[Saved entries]
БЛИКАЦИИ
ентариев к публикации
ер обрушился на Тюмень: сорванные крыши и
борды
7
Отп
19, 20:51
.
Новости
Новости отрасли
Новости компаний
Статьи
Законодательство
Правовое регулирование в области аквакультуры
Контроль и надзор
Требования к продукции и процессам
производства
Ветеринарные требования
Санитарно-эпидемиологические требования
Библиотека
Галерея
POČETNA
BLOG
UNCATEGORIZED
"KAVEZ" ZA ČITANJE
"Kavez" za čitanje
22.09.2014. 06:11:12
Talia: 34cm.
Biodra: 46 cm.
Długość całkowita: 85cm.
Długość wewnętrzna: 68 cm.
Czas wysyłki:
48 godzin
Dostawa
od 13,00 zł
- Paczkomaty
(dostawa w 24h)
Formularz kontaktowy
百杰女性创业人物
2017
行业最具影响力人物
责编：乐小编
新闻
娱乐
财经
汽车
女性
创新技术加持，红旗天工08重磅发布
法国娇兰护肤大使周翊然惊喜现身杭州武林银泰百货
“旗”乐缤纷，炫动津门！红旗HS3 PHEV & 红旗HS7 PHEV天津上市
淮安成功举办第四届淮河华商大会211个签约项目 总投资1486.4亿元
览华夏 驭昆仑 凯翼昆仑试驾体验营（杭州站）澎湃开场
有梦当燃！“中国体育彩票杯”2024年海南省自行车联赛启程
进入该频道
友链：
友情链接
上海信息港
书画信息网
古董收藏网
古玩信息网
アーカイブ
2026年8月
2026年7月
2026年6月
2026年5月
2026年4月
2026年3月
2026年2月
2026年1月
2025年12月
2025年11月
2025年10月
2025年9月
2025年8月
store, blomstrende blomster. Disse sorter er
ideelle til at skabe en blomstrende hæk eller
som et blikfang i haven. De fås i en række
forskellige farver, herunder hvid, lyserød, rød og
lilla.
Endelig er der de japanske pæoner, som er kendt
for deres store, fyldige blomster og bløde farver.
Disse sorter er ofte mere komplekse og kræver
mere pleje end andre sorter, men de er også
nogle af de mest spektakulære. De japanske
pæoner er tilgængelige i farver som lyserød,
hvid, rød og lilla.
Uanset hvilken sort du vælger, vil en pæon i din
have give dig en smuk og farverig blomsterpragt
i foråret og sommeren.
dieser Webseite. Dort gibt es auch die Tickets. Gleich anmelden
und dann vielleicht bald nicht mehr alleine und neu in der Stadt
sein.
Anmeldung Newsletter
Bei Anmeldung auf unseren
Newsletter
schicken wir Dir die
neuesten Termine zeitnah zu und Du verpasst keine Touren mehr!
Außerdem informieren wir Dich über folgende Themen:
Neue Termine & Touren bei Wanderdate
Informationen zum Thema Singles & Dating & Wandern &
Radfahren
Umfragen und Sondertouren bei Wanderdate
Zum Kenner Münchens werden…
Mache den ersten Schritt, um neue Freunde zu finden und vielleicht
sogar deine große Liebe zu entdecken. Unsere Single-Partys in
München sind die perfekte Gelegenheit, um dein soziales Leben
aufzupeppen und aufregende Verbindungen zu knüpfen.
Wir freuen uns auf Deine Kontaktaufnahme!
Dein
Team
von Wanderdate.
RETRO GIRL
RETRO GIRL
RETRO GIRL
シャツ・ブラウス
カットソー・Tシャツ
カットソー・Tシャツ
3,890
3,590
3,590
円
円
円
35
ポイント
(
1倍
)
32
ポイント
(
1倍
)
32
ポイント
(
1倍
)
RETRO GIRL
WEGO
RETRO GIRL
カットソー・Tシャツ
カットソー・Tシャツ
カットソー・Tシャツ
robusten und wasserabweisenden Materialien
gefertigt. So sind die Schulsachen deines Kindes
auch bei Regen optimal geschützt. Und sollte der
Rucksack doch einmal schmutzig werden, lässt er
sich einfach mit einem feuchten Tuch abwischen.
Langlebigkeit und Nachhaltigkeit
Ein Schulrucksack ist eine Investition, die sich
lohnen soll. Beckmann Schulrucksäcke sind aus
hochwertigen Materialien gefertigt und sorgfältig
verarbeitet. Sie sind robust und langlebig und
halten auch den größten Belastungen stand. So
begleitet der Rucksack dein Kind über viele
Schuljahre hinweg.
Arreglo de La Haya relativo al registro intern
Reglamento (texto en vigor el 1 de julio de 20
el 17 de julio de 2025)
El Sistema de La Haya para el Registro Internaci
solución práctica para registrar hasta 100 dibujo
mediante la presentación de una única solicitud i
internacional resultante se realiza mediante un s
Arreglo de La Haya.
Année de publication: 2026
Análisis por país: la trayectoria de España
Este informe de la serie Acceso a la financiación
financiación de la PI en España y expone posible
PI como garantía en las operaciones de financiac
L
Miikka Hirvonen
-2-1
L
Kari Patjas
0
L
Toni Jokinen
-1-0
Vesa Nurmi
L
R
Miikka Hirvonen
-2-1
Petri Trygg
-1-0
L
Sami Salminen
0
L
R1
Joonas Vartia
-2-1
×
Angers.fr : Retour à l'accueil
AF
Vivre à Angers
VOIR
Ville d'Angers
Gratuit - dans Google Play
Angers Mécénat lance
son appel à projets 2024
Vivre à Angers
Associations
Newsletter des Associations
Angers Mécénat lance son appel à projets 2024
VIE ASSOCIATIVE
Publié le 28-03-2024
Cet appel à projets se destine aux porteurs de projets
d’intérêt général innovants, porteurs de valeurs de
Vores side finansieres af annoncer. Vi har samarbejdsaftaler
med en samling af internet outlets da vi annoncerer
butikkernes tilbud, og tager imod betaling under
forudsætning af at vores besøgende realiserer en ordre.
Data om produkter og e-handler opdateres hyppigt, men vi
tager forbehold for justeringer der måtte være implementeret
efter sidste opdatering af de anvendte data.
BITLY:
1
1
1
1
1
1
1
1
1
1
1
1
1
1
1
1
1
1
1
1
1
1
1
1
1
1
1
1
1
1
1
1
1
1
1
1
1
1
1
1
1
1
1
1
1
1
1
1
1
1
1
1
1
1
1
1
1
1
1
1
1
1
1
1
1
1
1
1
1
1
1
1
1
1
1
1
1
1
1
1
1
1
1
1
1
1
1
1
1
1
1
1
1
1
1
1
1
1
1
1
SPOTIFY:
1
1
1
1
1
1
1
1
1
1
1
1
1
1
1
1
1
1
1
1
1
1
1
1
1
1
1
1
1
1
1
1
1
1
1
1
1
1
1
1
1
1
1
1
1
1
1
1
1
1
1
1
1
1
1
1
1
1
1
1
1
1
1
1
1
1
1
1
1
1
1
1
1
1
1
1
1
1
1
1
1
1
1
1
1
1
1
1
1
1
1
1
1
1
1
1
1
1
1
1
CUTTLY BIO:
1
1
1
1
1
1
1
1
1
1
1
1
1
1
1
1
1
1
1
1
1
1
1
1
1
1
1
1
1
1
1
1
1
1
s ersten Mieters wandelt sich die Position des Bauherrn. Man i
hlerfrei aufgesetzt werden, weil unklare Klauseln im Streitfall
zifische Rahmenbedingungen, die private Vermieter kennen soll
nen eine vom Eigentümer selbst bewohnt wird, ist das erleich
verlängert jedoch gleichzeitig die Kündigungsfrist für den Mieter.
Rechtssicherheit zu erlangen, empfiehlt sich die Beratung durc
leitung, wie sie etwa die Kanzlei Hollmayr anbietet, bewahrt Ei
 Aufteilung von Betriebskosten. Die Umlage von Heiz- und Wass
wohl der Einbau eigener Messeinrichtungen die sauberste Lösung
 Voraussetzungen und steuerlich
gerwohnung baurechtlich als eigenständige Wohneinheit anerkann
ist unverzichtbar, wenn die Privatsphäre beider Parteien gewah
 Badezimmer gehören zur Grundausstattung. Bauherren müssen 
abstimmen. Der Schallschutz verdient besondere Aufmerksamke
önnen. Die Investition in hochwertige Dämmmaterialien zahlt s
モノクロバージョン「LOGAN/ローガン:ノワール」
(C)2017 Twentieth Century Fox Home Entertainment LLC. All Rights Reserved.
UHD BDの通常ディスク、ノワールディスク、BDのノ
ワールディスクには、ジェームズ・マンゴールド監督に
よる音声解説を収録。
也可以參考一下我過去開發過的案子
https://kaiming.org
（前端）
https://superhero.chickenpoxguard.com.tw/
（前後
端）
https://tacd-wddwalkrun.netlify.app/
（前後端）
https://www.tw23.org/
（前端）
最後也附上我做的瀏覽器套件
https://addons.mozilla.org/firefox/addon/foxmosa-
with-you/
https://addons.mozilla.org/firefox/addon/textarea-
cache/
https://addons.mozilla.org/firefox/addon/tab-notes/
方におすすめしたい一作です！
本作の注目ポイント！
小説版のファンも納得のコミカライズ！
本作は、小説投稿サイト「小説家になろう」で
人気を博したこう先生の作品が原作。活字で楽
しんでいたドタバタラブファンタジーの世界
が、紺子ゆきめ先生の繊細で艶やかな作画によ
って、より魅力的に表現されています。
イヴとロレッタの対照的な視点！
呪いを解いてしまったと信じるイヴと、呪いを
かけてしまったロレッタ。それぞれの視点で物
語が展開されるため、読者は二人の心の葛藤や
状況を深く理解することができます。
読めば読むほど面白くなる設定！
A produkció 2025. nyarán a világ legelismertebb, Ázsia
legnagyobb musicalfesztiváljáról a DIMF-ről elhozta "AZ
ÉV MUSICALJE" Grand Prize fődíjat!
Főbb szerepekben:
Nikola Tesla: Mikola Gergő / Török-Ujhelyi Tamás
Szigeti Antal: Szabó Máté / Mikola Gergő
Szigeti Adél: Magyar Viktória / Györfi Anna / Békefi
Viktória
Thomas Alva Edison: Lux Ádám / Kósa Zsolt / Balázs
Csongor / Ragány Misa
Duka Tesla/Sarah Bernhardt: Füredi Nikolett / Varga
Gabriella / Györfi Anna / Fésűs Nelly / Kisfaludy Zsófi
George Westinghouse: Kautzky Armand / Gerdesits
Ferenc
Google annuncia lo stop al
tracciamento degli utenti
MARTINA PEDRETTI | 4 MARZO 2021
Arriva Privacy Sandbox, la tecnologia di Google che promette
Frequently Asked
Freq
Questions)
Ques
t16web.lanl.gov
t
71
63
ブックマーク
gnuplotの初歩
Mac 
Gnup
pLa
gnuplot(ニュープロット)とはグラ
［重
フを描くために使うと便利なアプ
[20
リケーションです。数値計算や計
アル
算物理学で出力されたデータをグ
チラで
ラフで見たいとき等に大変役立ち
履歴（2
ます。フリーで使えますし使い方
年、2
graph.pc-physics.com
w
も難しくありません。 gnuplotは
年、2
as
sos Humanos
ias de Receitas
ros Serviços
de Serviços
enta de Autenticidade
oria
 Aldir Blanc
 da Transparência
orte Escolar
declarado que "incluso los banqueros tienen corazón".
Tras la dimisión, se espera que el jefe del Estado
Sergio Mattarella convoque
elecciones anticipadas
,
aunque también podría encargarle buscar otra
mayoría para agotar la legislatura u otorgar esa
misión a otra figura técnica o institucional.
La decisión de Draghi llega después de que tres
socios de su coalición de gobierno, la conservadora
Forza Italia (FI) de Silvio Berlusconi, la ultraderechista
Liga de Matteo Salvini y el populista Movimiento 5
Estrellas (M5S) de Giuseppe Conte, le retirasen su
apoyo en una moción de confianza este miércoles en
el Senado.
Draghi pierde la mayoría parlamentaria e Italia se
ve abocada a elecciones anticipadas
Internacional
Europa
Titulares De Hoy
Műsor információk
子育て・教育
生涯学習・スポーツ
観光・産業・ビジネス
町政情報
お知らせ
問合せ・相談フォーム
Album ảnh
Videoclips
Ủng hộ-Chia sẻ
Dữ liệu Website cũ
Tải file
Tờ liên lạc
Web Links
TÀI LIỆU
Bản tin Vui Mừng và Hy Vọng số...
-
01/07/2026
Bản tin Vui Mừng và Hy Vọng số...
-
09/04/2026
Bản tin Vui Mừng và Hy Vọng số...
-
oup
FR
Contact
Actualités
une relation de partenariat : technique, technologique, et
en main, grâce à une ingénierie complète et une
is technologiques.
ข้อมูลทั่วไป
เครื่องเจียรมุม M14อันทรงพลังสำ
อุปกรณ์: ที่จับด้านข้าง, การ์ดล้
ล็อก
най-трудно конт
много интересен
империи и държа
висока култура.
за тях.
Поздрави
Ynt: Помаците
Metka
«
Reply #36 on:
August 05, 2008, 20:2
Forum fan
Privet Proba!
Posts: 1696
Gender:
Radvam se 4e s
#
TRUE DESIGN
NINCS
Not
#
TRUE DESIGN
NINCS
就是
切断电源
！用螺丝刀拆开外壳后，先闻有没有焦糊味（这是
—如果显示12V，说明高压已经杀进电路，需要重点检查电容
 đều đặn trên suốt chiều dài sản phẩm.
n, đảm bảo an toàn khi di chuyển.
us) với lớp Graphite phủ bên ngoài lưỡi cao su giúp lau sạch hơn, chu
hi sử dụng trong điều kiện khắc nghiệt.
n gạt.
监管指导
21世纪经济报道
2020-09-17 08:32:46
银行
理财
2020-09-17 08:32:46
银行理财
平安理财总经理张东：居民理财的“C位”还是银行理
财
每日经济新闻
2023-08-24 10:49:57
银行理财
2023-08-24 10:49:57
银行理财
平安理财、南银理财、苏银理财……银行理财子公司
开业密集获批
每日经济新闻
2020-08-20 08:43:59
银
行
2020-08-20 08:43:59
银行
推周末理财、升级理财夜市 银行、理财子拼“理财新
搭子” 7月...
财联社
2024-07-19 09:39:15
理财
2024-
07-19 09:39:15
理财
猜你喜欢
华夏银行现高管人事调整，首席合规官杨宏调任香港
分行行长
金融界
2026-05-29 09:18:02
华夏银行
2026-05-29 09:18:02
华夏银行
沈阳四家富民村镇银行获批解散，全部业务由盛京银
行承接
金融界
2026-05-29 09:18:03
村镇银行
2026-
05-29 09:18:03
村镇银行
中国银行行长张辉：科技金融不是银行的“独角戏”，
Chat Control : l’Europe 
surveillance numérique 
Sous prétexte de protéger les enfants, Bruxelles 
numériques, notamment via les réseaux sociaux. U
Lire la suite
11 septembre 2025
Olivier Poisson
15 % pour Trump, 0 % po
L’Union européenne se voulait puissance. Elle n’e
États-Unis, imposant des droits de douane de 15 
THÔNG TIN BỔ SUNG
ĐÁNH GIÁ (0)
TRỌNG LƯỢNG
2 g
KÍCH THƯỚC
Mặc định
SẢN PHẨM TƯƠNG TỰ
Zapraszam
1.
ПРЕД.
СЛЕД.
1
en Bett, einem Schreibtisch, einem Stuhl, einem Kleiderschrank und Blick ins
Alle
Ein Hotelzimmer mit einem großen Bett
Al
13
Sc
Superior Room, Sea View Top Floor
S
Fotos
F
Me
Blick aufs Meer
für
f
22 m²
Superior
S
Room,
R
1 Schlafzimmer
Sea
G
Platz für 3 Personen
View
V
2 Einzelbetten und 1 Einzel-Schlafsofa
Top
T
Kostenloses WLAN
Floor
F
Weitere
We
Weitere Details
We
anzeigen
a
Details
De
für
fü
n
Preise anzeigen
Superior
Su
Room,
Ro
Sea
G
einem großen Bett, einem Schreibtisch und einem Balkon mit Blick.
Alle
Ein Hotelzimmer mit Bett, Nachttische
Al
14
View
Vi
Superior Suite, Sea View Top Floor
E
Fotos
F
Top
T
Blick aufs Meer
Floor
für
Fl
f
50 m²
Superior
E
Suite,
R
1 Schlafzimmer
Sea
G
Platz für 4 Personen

### Goal of the exercise
Quote in full each line from the top of the records above through the line with "производства"; stop after that line.

### Result of the exercise
БЛИКАЦИИ
ентариев к публикации
ер обрушился на Тюмень: сорванные крыши и
борды
7
Отп
19, 20:51
.
Новости
Новости отрасли
Новости компаний
Статьи
Законодательство
Правовое регулирование в области аквакультуры
Контроль и надзор
Требования к продукции и процессам
производства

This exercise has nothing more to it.